Only the lines holding "cliente" are wanted. Copy every one from the records below.

PROVIDED MATERIAL:
--- --- ---
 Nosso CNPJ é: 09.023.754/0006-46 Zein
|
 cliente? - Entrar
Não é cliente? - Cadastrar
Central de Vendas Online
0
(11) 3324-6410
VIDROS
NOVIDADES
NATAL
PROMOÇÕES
--- --- ---
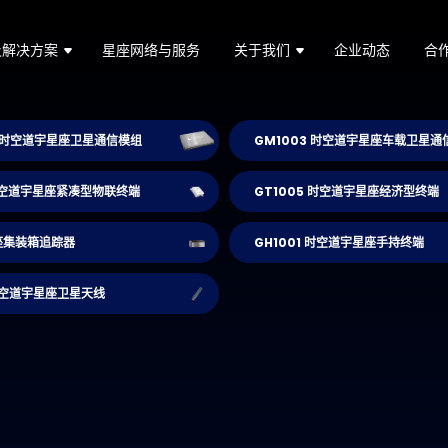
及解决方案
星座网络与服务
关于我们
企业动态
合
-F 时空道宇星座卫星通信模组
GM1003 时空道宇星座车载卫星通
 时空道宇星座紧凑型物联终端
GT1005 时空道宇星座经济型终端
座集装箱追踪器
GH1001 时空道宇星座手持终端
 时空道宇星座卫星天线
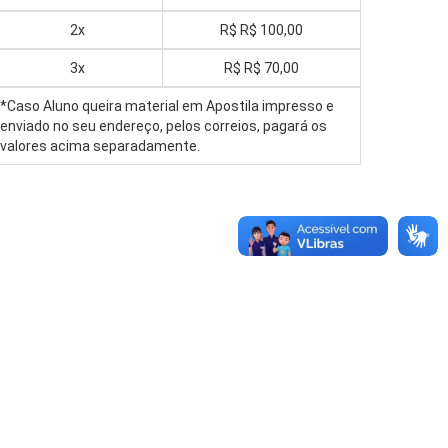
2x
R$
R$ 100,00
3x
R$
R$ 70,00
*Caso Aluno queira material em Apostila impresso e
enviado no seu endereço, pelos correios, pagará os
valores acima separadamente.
--- --- ---
WRITTEN SOLUTION:
 cliente? - Entrar
Não é cliente? - Cadastrar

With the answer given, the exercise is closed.